Vu la procédure suivante :
Procédure contentieuse antérieure :
M. A... C... et Mme B... D... ont demandé au tribunal administratif de Versailles de prononcer la décharge, en droits et pénalités, des suppléments d'impôt sur le revenu auxquels ils ont été assujettis au titre des années 2014 à 2016.
Par un jugement n°2003688 du 17 février 2022, le tribunal administratif de Versailles a réduit les bases d'imposition à hauteur des sommes de 5 900 et 1 000 euros, prononcé la décharge, en conséquence de cette réduction en base, des suppléments d'impôt sur le revenu mis à leur charge respectivement au titre des années 2015 et 2016, ainsi que des pénalités et intérêts de retard correspondants, et rejeté le surplus des conclusions de leur demande.
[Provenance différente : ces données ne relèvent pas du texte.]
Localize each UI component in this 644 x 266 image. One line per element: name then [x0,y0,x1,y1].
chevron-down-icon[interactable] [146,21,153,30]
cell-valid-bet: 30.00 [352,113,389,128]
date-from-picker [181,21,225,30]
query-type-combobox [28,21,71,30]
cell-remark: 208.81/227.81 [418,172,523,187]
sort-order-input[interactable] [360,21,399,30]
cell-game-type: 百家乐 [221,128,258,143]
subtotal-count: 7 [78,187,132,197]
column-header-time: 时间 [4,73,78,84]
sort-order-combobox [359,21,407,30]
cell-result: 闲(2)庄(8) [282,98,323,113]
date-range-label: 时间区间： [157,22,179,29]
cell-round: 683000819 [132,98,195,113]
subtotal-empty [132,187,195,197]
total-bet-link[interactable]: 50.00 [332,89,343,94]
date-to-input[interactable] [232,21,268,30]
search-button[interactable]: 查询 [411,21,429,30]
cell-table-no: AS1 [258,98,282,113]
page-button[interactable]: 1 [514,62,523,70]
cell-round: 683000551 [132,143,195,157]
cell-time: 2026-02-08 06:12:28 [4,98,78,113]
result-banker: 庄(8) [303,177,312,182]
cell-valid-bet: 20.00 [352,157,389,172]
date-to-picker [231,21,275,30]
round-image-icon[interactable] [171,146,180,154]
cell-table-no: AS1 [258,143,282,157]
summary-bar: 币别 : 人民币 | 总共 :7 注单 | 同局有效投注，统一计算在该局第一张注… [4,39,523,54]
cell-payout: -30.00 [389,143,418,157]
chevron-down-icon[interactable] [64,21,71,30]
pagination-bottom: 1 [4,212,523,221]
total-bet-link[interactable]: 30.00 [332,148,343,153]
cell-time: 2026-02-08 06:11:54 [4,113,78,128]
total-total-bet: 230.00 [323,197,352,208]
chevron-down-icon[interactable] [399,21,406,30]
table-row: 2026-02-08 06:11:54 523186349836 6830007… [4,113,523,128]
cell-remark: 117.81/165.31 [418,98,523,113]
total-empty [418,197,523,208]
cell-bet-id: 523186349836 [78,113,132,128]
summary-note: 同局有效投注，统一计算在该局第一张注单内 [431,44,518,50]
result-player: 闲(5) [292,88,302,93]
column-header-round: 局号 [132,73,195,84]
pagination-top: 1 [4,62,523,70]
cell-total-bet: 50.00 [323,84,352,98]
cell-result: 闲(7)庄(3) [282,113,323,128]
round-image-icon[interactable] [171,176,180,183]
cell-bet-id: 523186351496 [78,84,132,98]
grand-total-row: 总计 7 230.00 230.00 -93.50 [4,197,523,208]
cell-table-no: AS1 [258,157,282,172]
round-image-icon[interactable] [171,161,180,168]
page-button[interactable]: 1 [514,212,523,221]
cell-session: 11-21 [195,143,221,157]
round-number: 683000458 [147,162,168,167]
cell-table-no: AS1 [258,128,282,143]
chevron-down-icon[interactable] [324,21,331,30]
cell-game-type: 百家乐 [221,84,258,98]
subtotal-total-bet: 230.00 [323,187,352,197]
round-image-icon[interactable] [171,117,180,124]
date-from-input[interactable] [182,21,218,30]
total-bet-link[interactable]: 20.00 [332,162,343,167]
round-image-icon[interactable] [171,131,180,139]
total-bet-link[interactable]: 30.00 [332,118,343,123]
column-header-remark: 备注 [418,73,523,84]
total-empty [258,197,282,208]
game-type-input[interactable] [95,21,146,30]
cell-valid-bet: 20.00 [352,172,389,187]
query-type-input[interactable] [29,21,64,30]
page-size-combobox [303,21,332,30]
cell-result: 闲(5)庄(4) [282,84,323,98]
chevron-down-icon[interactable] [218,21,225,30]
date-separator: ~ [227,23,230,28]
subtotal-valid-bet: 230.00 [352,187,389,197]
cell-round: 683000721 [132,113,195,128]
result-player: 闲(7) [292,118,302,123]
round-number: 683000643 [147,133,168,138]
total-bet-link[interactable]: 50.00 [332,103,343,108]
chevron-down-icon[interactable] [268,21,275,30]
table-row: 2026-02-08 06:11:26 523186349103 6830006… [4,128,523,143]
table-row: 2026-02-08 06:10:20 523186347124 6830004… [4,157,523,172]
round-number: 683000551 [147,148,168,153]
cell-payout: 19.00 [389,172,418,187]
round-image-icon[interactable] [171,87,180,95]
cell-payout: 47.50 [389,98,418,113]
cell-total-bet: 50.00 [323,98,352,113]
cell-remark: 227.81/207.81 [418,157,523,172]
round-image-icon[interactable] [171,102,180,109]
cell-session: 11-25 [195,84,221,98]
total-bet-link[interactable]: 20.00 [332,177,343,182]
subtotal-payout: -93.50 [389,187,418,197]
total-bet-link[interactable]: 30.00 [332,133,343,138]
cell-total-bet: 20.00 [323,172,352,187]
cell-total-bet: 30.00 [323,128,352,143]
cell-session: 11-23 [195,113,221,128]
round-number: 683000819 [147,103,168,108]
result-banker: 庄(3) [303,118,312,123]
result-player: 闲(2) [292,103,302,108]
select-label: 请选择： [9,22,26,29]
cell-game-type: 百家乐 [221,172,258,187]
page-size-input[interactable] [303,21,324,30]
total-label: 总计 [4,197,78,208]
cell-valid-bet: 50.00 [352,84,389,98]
Procédure devant la cour :
Par une requête et un mémoire, enregistrée les 28 février 2022 et 6 janvier 2023, M. C... et Mme D..., représentés par Me Michallon, avocat, demandent à la cour :
1°) d'annuler ce jugement en tant qu'il a rejeté le surplus de leur demande ;
2°) de prononcer la décharge des impositions restant en litige.
Ils soutiennent que :
- le jugement est irrégulier, dès lors qu'il a omis de statuer sur le moyen tiré de ce que le service ne leur avait pas communiqué les documents obtenus de l'Entente sportive de Massy ;
- c'est à tort que les premiers juges ont estimé qu'ils n'avaient pas formulé de demande expresse tendant à la communication des documents obtenus de tiers ;
- la procédure d'imposition est irrégulière, le vérificateur ne leur ayant pas restitué les documents remis au cours du contrôle ;
- elle est également entachée d'irrégularité du fait de l'absence de communication de l'ensemble des documents obtenus auprès de leur employeur ;
- les sommes réintégrées dans la catégorie des bénéfices non commerciaux constituent en réalité des remboursement de frais ainsi que des indemnités kilométriques ;
- la pénalité pour manquement délibéré n'est pas justifiée.
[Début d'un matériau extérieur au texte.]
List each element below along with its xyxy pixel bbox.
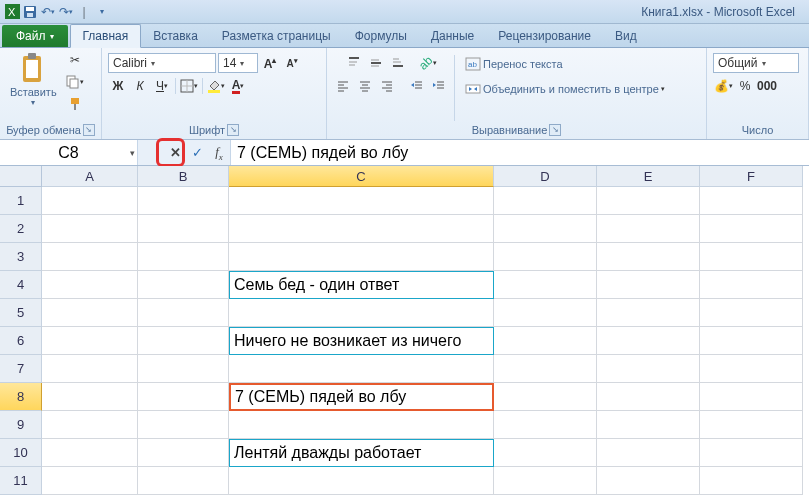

Par des mémoires en défense, enregistrés les 3 octobre 2022 et 24 janvier 2024, le ministre de l'économie, des finances et de la souveraineté industrielle et numérique conclut au rejet des conclusions de la requête et fait valoir que les moyens invoqués par les requérants sont infondés.
Par ordonnance du 12 janvier 2024, la clôture d'instruction a été fixée au 1er février 2024 à 12 heures en application de l'article R. 613-1 du code de justice administrative.
Vu les autres pièces du dossier.
Vu :
- le code général des impôts et le livre des procédures fiscales ;
- le code de justice administrative.
Les parties ont été régulièrement averties du jour de l'audience.
Ont été entendus au cours de l'audience publique :
- le rapport de Mme Troalen ;
- et les conclusions de M. Lerooy, rapporteur public ;
Considérant ce qui suit :
1. M. C... et Mme D... ont fait l'objet d'un examen contradictoire de leur situation fiscale personnelle portant sur les années 2014 à 2016. A l'issue de ce contrôle, l'administration fiscale a adressé le 15 décembre 2017 une première proposition de rectification relative à l'année 2014, puis, le 11 juin 2018, une seconde proposition de rectification relative aux années 2015 et 2016. Le service a ainsi procédé à des rehaussements d'impôt sur le revenu, selon la procédure contradictoire, dans la catégorie des traitements et salaires, ainsi que la catégorie des bénéfices non commerciaux et, selon la procédure de taxation d'office, à une reprise de réduction d'impôt sur le revenu au titre des années 2015 et 2016. M. C... et Mme D... ont demandé au tribunal administratif de Versailles de prononcer la décharge, en droits et pénalités, des impositions supplémentaires ainsi mises à leur charge. Par le jugement attaqué du 17 février 2022, le tribunal administratif de Versailles a prononcé la décharge, en droits et pénalités, des suppléments d'impôt sur le revenu auxquels M. C... et Mme D... ont été assujettis au titre des années 2015 et 2016, résultant du rehaussement de la base d'imposition du montant des sommes versées à Mme D... par son ex-époux. Les intéressés relèvent appel de ce jugement en tant qu'il a rejeté le surplus des conclusions de leur demande.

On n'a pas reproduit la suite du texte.